Светлана уперлась взглядом в стол. Мишка… Её выдал Мишка, а не Кальтенбруннер.
— Меня, Елизавета Павловна, в невесты Дмитрия Павловича прочили, но дед после вашего обнаружения решил все переиграть и пристроить к вам. Жив или мертв цесаревич — неясно, а вы вот живее всех живых. Вас вознесут на трон, хотите вы этого или не хотите.
— А вы? Вы этого хотите?
Екатерина Андреевна пожала плечами:
— Меня никогда об этом не спрашивали. Не о вашем троне. О моих желаниях. Я хочу пойти учиться в Московский университет. Я хочу служить стране. Если для этого надо быть вашем приспешником — буду приспешником. Что-то еще, Елизавета Павловна?
— Я не…
— Не бойтесь, я помню, что вы Светлана Алексеевна для всех остальных. Я хороший приспешник или лизоблюд. Я вас не выдам. Если больше вопросов нет, то позвольте я принесу вам письма на ваше имя, которые накопились за последнее время.
Надо отдать должное Екатерине Андреевне: секретарем она была хорошим. Перед Светланой, надолго заняв её, легли две папки: с подписанными прошениями и анонимными. Она, конечно, хотела поработать с архивами, разгребая хаос за Мишей, но и письмами тоже надо заниматься.
Светлана с головой ушла в разбор бумаг — пока думать о том, как сообщить Александру о визите Юсупова она не знала. Она не готова была встретиться с ним сейчас. Ей нужно время. Хотя бы чуть-чуть.
Одно из неподписанных писем озадачило Светлану. Она посмотрела на дату — пришло сегодня утром, — и снова прочитала: «Ты забрала у меня самое дорогое — я заберу у тебя тоже самое!» Напечатано на обычной пишущей машинке, никаких особых примет, вроде выбивающихся из ряда букв, нет. Бумага дорогая, конверт обычный. И кто это мог прислать? Вспоминалась только княгиня Волкова со своей «дрянью». Отправлено, судя по штемпелю с почтамта Суходольска вчера вечером — возможно еще до того, как князь Волков все урегулировал с княгиней. И кого же она собралась забирать у Светланы? Матвей уже в тюрьме, Александр — не её, а Мишка — сам по себе дорог Софье Николаевне.
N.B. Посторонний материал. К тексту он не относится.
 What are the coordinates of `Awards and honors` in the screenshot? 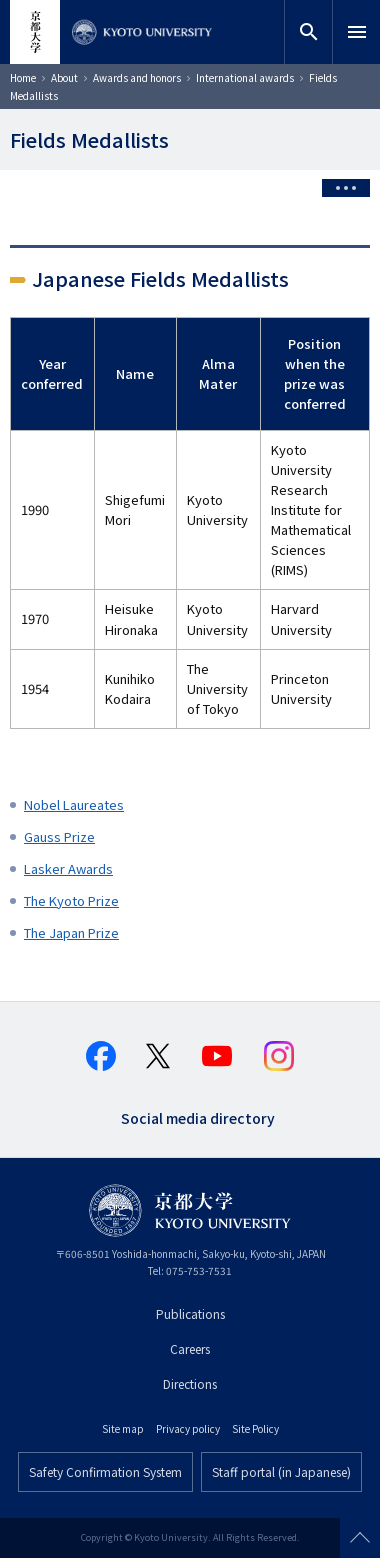 It's located at (137, 77). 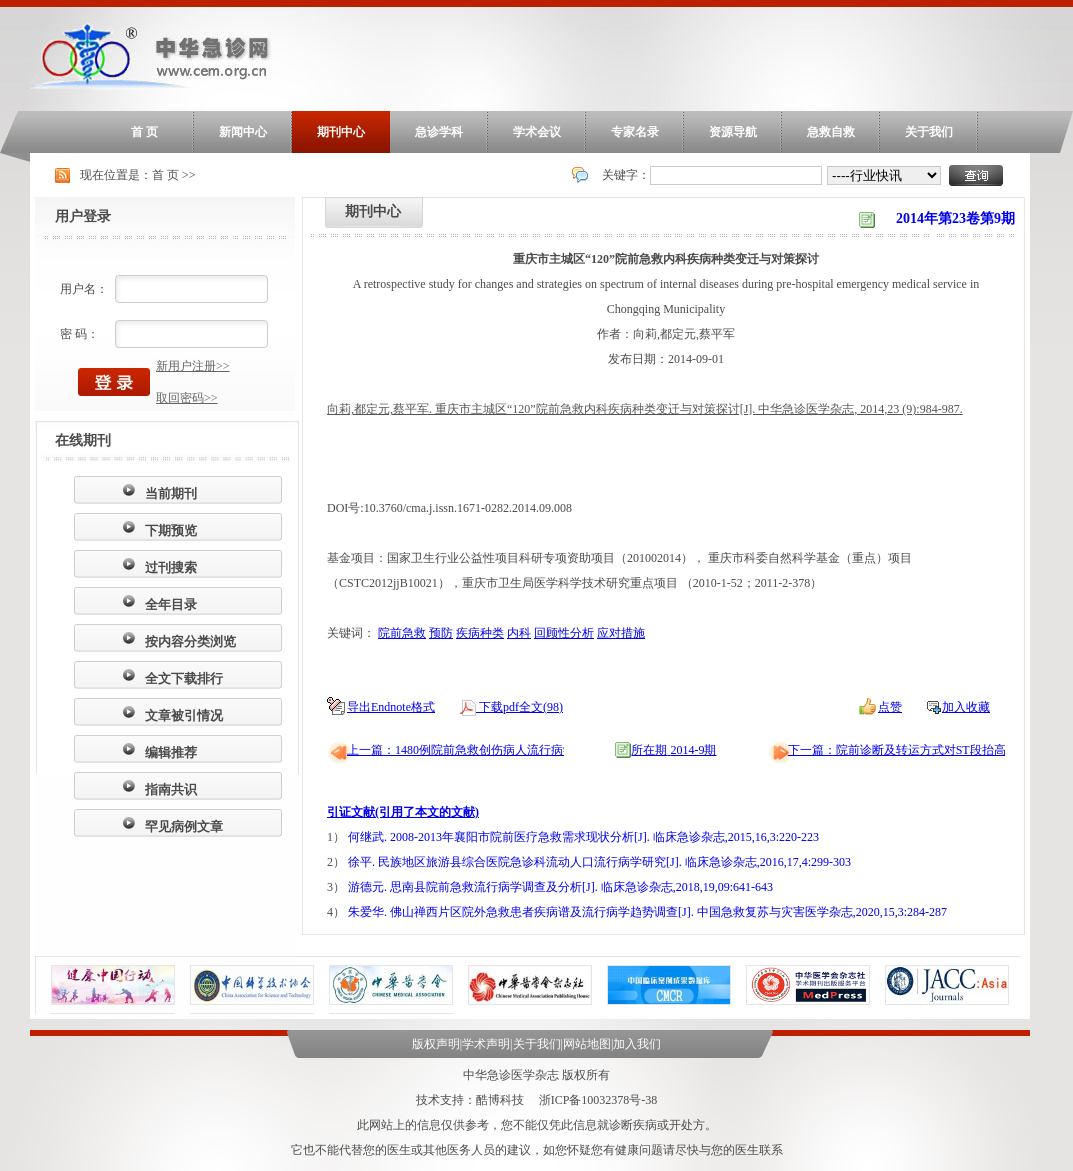 The image size is (1073, 1171). I want to click on 上一篇：1480例院前急救创伤病人流行病学调查, so click(473, 750).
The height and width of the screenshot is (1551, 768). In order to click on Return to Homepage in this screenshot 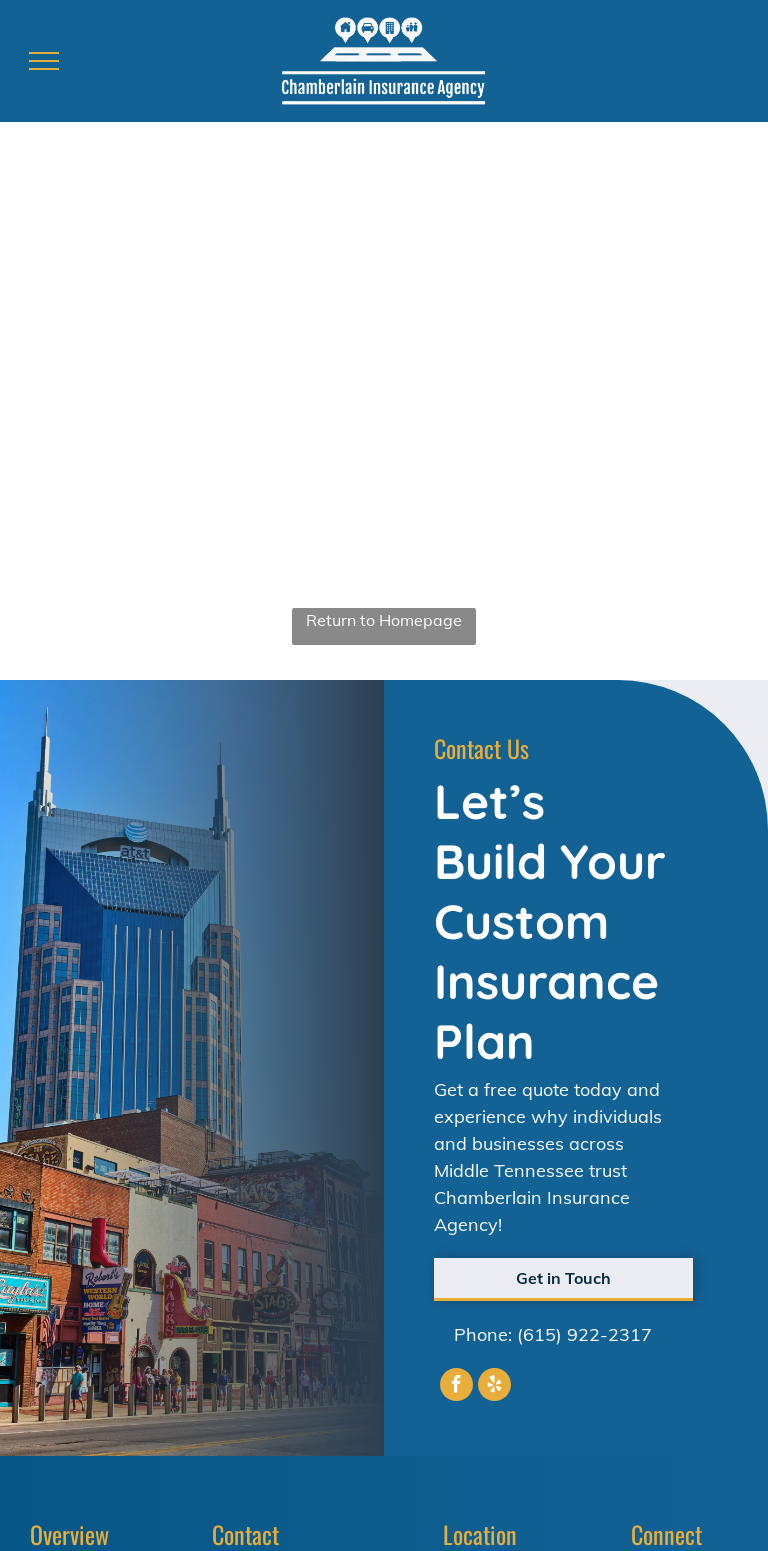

Надо показать письмо Саше… Светлана тут же вспомнила ночь и вздрогнула — она не готова с ним встречаться. Не готова… Как знать, что он любит, а она его обманула? Как смотреть в его глаза и знать, что причинила ему боль. Вечером. Она сообщит ему вечером, когда из-за освещения плохо видно глаза. Тогда же и о Юсупове расскажет.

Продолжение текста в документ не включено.